PROBLEM TO WORK ON
Lines below containing the word "zijn" should be copied out.

===== ENTRIES SUPPLIED

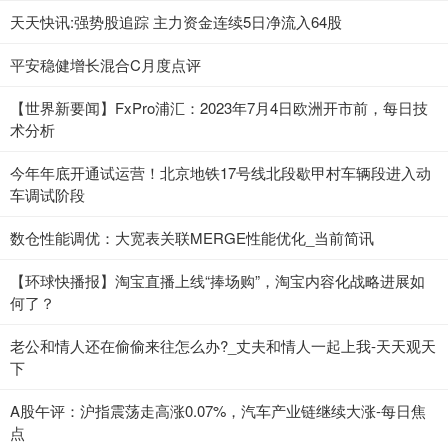
天天快讯:强势股追踪 主力资金连续5日净流入64股
平安稳健增长混合C月度点评
【世界新要闻】FxPro浦汇：2023年7月4日欧洲开市前，每日技
术分析
今年年底开通试运营！北京地铁17号线北段歇甲村车辆段进入动
车调试阶段
数仓性能调优：大宽表关联MERGE性能优化_当前简讯
【环球快播报】淘宝直播上线“捧场购”，淘宝内容化战略进展如
何了？
老公和情人还在偷偷来往怎么办?_丈夫和情人一起上我-天天观天
下
A股午评：沪指震荡走高涨0.07%，汽车产业链继续大涨-每日焦
点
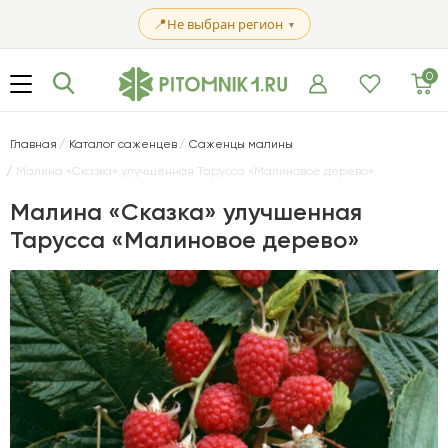
📍
Не выбран регион
▼
0
Главная
Каталог саженцев
Саженцы малины
Малина «Сказка» улучшенная Тарусса «Малиновое дерево»
Малина «Сказка» улучшенная
Тарусса «Малиновое дерево»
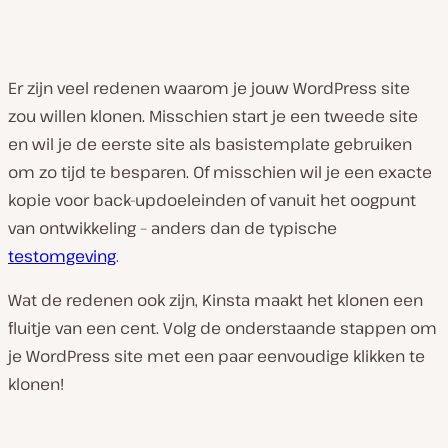
Er zijn veel redenen waarom je jouw WordPress site
zou willen klonen. Misschien start je een tweede site
en wil je de eerste site als basistemplate gebruiken
om zo tijd te besparen. Of misschien wil je een exacte
kopie voor back-updoeleinden of vanuit het oogpunt
van ontwikkeling – anders dan de typische
testomgeving
.
Wat de redenen ook zijn, Kinsta maakt het klonen een
fluitje van een cent. Volg de onderstaande stappen om
je WordPress site met een paar eenvoudige klikken te
klonen!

==========

RESULT
Er zijn veel redenen waarom je jouw WordPress site
Wat de redenen ook zijn, Kinsta maakt het klonen een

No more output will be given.